Herschel Walker has enjoyed a storied career. He led the Georgia Bulldogs to their only national championship as a freshman in 1980. He won the Heisman Trophy in 1982. He was one of the first big-name players signed by the fledgling United States Football League out of college, temporarily spurning the NFL to play for the New Jersey Generals and their flamboyant owner, Donald J. Trump.
Herschel eventually went to the NFL and was a star for the Dallas Cowboys. He capped his career by making the Cowboys a dynasty, when he was traded to the Vikings for a boatload of draft picks that turned into the core of a three-time Super Bowl winner.
All of that makes for an impressive career, even if the latter “achievement” comes about in a backhanded way. But Herschel should have one more feather in his cap—he deserves to be a multiple Heisman Trophy winner. He got robbed of the award in his freshman year of 1980.
George Rogers, the big physical running back out of South Carolina won the award and based purely on raw numbers, it’s a defensible vote. Rogers rushed for 1,781 yards compared to 1,616 for Walker. In an 11-game schedule, a 165-yard difference does count for something. Rogers also nipped Walker in yards-per-carry, 6.0 to 5.9. South Carolina went 8-3 in the regular season, their best performance since at least the late 1950s and probably ever, up to that time.
But Heismans are never given by raw numbers alone. Herschel’s total yards and yard-per-carry are good enough to put him in the conversation and there are two key performances that should push him over the top. One of them came in the regular season’s signature game, a 26-21 win over Florida. He took off for a 72-yard touchdown run on the game’s first play and finished with 238 yards.
Even more important for Heisman purposes is what happened one week earlier. Walker and Rogers went head-to-head in a high-profile game where South Carolina still had a shot at a major bowl bid. Rogers was good, with 168 yards, but Walker was better with 219, and his team won the football game, 13-10.
Georgia also played a significantly tougher schedule. In the world of 1980, this was a non-conference game. South Carolina, an independent, had played opponents like Pacific, Wichita State and the Citadel. Georgia had considerable leeway in putting together their own non-league slate. The SEC only played six conference games and most teams used that to load up on creampuffs (some things never change).
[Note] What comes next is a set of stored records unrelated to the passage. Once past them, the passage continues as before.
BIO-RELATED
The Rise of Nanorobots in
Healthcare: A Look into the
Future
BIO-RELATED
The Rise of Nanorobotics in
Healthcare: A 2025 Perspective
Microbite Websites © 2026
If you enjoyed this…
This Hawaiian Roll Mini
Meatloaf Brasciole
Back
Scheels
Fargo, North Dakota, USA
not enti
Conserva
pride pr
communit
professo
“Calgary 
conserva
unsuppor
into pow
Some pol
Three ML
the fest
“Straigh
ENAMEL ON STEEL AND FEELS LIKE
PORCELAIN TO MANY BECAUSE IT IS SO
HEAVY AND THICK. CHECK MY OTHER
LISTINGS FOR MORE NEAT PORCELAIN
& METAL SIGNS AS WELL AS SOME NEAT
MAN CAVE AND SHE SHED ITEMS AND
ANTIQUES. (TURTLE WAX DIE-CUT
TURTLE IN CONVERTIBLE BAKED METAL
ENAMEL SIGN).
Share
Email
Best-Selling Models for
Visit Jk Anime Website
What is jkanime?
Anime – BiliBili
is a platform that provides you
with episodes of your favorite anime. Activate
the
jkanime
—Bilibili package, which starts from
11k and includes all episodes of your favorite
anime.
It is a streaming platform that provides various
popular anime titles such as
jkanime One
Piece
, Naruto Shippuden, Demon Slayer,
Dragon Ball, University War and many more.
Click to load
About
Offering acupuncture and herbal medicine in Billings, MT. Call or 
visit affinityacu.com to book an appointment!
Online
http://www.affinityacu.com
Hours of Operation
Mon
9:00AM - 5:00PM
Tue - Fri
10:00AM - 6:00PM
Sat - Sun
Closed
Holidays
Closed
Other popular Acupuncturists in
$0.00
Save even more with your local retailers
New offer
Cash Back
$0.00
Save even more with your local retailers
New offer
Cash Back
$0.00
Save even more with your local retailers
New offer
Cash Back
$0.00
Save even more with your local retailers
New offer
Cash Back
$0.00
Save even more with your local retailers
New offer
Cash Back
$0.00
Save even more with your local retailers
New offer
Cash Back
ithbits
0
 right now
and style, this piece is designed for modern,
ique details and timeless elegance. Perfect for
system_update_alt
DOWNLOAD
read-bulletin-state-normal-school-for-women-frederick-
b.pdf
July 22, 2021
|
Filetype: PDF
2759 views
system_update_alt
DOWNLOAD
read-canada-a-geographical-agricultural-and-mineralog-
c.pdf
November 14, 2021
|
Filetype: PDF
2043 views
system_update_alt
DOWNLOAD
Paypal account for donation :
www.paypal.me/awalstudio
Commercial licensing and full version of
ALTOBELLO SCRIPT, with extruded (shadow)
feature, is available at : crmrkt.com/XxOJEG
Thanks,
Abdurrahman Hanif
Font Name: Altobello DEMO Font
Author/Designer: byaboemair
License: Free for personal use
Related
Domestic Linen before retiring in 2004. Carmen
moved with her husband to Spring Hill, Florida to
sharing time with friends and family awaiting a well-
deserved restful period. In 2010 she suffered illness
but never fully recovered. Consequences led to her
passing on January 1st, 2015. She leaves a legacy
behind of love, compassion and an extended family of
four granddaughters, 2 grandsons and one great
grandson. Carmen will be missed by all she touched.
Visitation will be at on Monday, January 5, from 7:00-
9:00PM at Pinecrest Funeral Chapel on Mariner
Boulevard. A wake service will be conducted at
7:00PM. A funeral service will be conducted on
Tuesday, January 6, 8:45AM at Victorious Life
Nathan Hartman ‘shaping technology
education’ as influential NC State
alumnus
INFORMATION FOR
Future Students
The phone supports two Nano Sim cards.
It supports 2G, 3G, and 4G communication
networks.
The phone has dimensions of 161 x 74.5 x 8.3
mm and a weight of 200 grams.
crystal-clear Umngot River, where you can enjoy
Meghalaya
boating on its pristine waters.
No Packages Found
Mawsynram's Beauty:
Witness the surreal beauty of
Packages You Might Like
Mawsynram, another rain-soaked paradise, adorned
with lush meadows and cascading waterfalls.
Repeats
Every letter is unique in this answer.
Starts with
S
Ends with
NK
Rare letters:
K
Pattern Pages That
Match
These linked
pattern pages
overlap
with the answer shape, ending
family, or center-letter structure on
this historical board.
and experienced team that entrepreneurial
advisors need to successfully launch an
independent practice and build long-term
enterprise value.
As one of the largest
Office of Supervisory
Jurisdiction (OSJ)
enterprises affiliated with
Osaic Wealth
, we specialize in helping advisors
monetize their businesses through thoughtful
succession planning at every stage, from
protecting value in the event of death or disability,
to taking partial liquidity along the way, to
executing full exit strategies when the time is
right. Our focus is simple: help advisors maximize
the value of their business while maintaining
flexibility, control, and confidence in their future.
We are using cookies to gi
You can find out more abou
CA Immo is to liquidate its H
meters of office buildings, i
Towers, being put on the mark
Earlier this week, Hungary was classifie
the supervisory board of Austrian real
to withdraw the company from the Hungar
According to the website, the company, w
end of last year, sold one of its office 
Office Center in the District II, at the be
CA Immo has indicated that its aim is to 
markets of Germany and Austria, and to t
But the Dawgs weren’t one of them. They played Clemson, a team that would win the national title one year later. There was no opponent Georgia played that was as bad as Pacific, Wichita and the Citadel. That gives Rogers’ one edge—raw statistical superiority—a whole new perspective.
There’s really only one reason Walker didn’t win—because he was a freshman and until very recently, voters simply didn’t consider freshmen for the Heisman. It’s time for history to correct that. Ohio State’s Archie Griffin is the only player to win two Heisman Trophies, going back-to-back in 1974-75. Herschel Walker should be on that list as well, with a 1980 Heisman Trophy joining the award he deservedly won in 1982 on his mantle.